Connective Tissue


Introduction (from your book)

Connective tissues bind structures, provide support and protection, serve as frameworks, fill spaces, store fat, produce blood cells, protect against infections, and help repair tissue damage. Connective tissue cells are usually farther apart than epithelial cells, and they have an abundance of intercellular material, or matrix, between them.

 


There are many different types of connective tissue - we'll start easy and move to the more difficult.

 

Blood - Most all the cells you see in this picture are are red blood cells (erythrocytes), and the blue and green arrows are pointing to white blood cells (leukocytes). The matrix material, know as plasma in blood, can not be seen because it does not stain. Blood is a good example of showing the distance between cells that is often associated with connective tissues.

 

Where can you find blood in your body? What organ system contains blood?


Bone (specifically "compact bone") Bone has a very specific look - it looks like a series of circles. The green arrows are pointing to areas of the bone tissue where you can find individual bone cells (osteocytes).

 

 


Cartilage - specifically Hyaline Cartilage

The green arrow is pointing to matrix material and the blue dots are the cells (chondrocytes).

 

 


Tendon (Generic name: regular dense fibrous connective tissue).

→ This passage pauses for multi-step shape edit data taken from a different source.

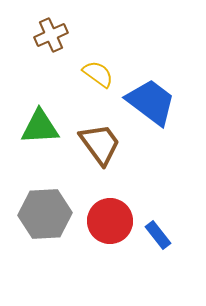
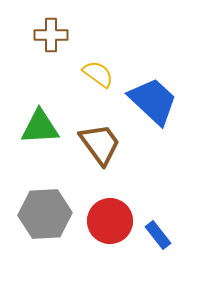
brown cross: rotated 24 degrees clockwise
blue trapezoid: moved 2 px right, 1 px up; rotated 6 degrees clockwise
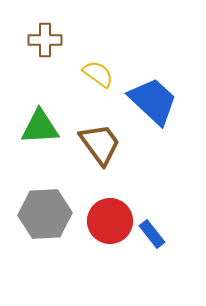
brown cross: moved 6 px left, 5 px down
blue rectangle: moved 6 px left, 1 px up
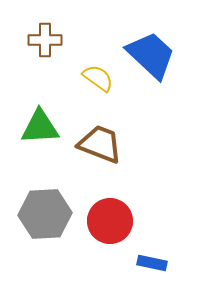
yellow semicircle: moved 4 px down
blue trapezoid: moved 2 px left, 46 px up
brown trapezoid: rotated 33 degrees counterclockwise
blue rectangle: moved 29 px down; rotated 40 degrees counterclockwise
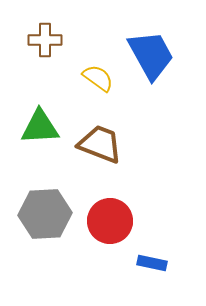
blue trapezoid: rotated 18 degrees clockwise
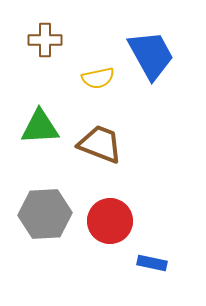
yellow semicircle: rotated 132 degrees clockwise
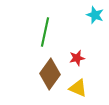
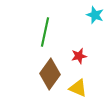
red star: moved 2 px right, 2 px up
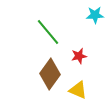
cyan star: rotated 24 degrees counterclockwise
green line: moved 3 px right; rotated 52 degrees counterclockwise
yellow triangle: moved 2 px down
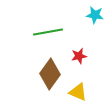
cyan star: rotated 12 degrees clockwise
green line: rotated 60 degrees counterclockwise
yellow triangle: moved 2 px down
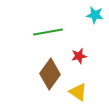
yellow triangle: rotated 12 degrees clockwise
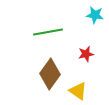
red star: moved 7 px right, 2 px up
yellow triangle: moved 1 px up
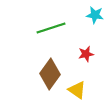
green line: moved 3 px right, 4 px up; rotated 8 degrees counterclockwise
yellow triangle: moved 1 px left, 1 px up
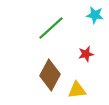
green line: rotated 24 degrees counterclockwise
brown diamond: moved 1 px down; rotated 8 degrees counterclockwise
yellow triangle: rotated 42 degrees counterclockwise
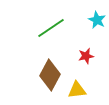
cyan star: moved 2 px right, 5 px down; rotated 18 degrees clockwise
green line: rotated 8 degrees clockwise
red star: moved 2 px down
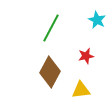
green line: rotated 28 degrees counterclockwise
brown diamond: moved 3 px up
yellow triangle: moved 4 px right
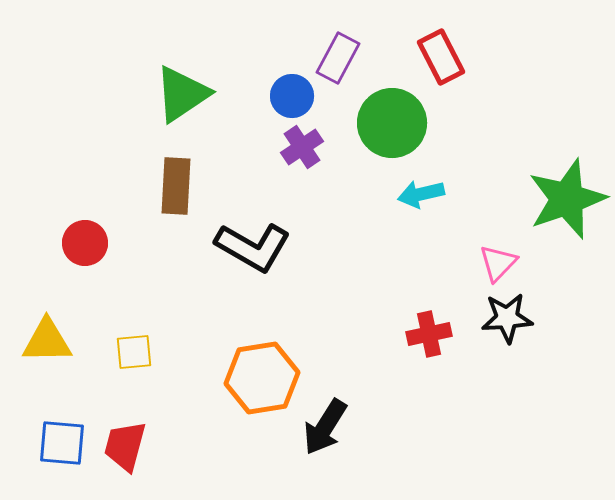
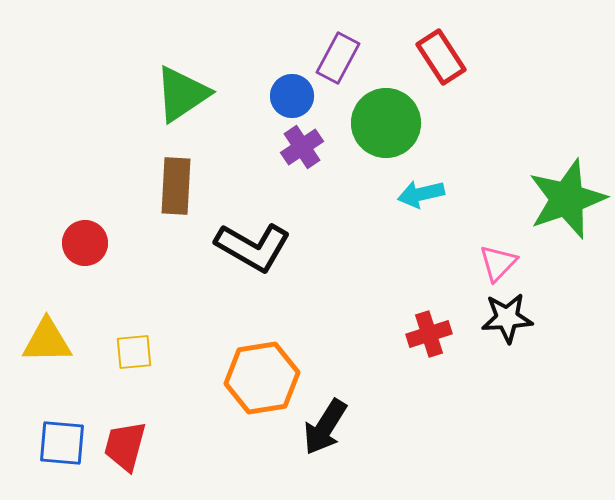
red rectangle: rotated 6 degrees counterclockwise
green circle: moved 6 px left
red cross: rotated 6 degrees counterclockwise
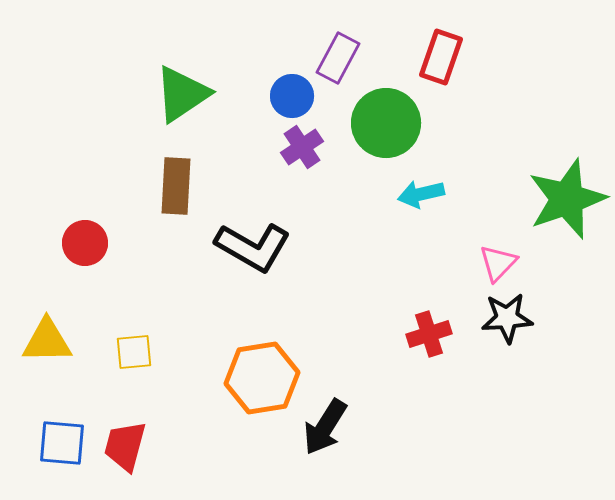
red rectangle: rotated 52 degrees clockwise
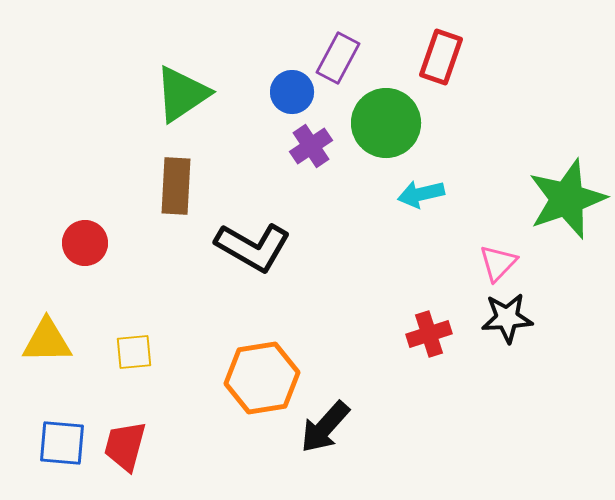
blue circle: moved 4 px up
purple cross: moved 9 px right, 1 px up
black arrow: rotated 10 degrees clockwise
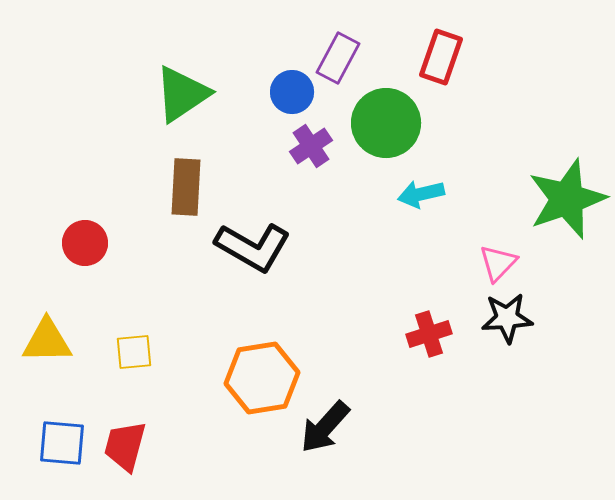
brown rectangle: moved 10 px right, 1 px down
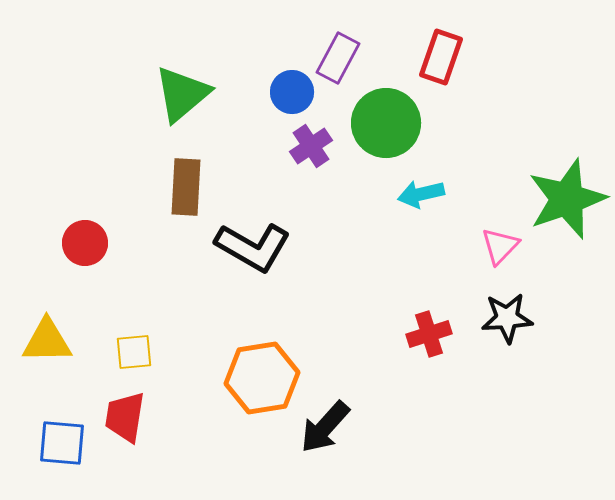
green triangle: rotated 6 degrees counterclockwise
pink triangle: moved 2 px right, 17 px up
red trapezoid: moved 29 px up; rotated 6 degrees counterclockwise
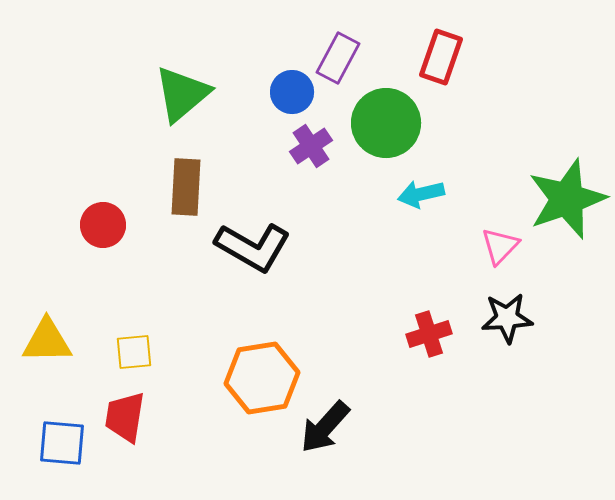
red circle: moved 18 px right, 18 px up
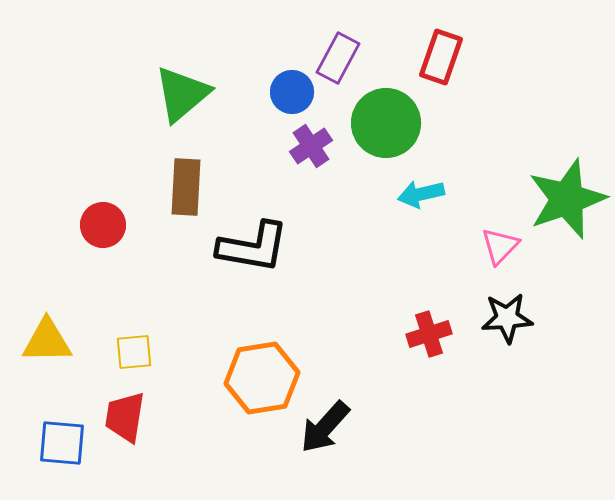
black L-shape: rotated 20 degrees counterclockwise
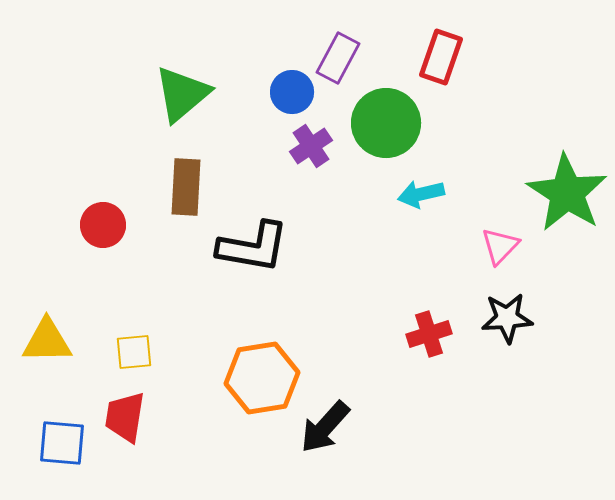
green star: moved 6 px up; rotated 20 degrees counterclockwise
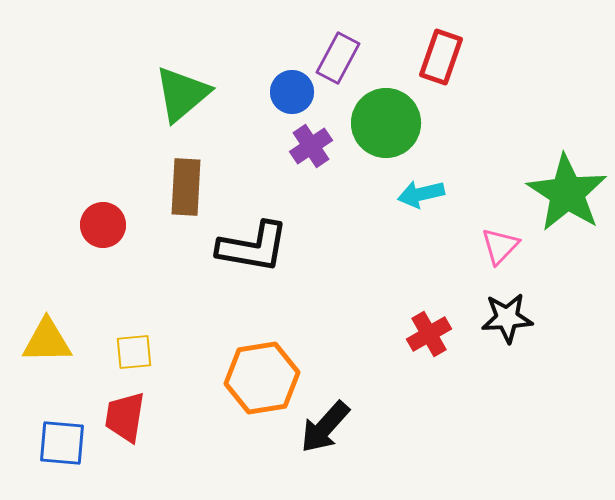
red cross: rotated 12 degrees counterclockwise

Lots of collegen fibers and elastin fibers can be found in tendons - notice how all the lines in the picture are in one direction (up and down in this case) -since all the fibers are running in one direction the tendon is very strong in one direction.


Adipose Tissue (Green Arrow) - also know as fat tissue.

Fat does not stain well and so fat cells will look "empty" -but they are actually full of lipids.

 

FYI: The black arrow is pointing to an artery and the red arrow is pointing to a vein.

 


Collegen (green arrow)

Collegen is a very strong protein fiber. Here the collegen fibers are stained blue and are running in many different directions (as compared to tendons). When the collegen is arranged in this manor, the tissue will be strong in several dirctions. This collegein is found just under your skin and helps hold it to the bones. When humans age, their collegen quantities decrease and the skin sags.

Collegen is NOT a tissue, but is a protein commonly associated with connective tissues.


Elastin (green arrow)

Elastin is a protein commonly associated with connective tissues. This image is of an aorta, a very high pressure blood vessel. The elastin in the aorta enables it to contain blood that is under a large quantity of pressure without exploding.